Fundamental Drivers Delivering

  • DBS’ fee income increased 17% y-o-y, led by wealth management (+22% y-o-y) and transaction services (+7% y-o-y) – areas that should have less volatility through the cycle. Its strong domestic franchise enabled a 6% y-o-y increase in low-cost current accounts and helped maintain a CASA mix of over 58% of total deposits, providing a funding cost advantage. Despite this, we estimate NIMs may fall 5bps y-o-y in 2020E due to lower interest rates, but this should be partly offset by continued loan growth, especially outside Singapore.
  • Separately, DBS’ cost-to-income ratio fell 170bps y-o-y, pointing to the investments made to improve efficiency, especially through technology. To reflect this, we have lowered our 2019- 2021E opex assumptions by 2-3%.

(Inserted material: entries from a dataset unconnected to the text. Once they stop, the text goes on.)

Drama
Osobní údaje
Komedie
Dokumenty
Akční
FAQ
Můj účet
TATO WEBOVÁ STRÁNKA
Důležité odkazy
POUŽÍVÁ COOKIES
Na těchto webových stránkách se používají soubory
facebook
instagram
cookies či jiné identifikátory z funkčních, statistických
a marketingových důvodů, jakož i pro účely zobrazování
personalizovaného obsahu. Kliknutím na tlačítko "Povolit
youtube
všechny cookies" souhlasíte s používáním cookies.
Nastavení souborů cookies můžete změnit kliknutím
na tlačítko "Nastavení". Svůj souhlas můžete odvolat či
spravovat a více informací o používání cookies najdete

Asset Quality – Especially HK – Needs to be Watched

  • At 29bps credit charges were flat y-o-y. While provisions increased, this was mostly for general provisions to take account of increased macro uncertainty – especially in HK. In fact, the NPL ratio fell 10bps y-o-y to 1.5%.
  • Any specific sectoral distress is so far absent, according to management. In this backdrop, we have lowered our 2020-2021E credit charge assumption by 1-16%, but remain cautious going in to this part of the cycle.

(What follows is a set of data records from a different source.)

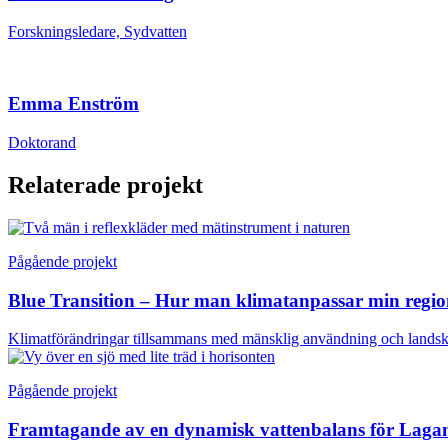
Forskningsledare, Sydvatten
Emma Enström
Doktorand
Relaterade projekt
Pågående projekt
Blue Transition – Hur man klimatanpassar min regi
Klimatförändringar tillsammans med mänsklig användning och landskap
Pågående projekt
Framtagande av en dynamisk vattenbalans för Laga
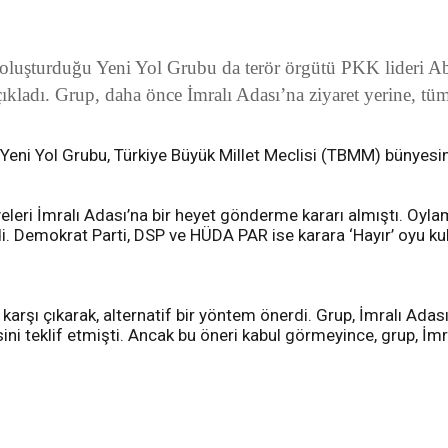
oluşturduğu Yeni Yol Grubu da terör örgütü PKK lideri Ab
dı. Grup, daha önce İmralı Adası’na ziyaret yerine, tüm
 Yeni Yol Grubu, Türkiye Büyük Millet Meclisi (TBMM) bünyesin
eri İmralı Adası’na bir heyet gönderme kararı almıştı. Oyla
ldi. Demokrat Parti, DSP ve HÜDA PAR ise karara ‘Hayır’ oyu ku
 karşı çıkarak, alternatif bir yöntem önerdi. Grup, İmralı Adas
sini teklif etmişti. Ancak bu öneri kabul görmeyince, grup, İm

Upgrade to BUY With Higher Target Price of SGD29.92

  • Our post-3Q19 adjustments taking in to account higher non-interest income, lower NIMs and credit charges sees us raising 2019-2020E core earnings by 1-6%, while we lower 2021E by 2%.
  • We roll forward our multi-stage DDM (COE 10.3%, 3% terminal) valuation to 2020E to arrive at a new Target Price of SGD29.92. See DBS Share Price; DBS Target Price.
  • With 12% upside, upgrade to BUY.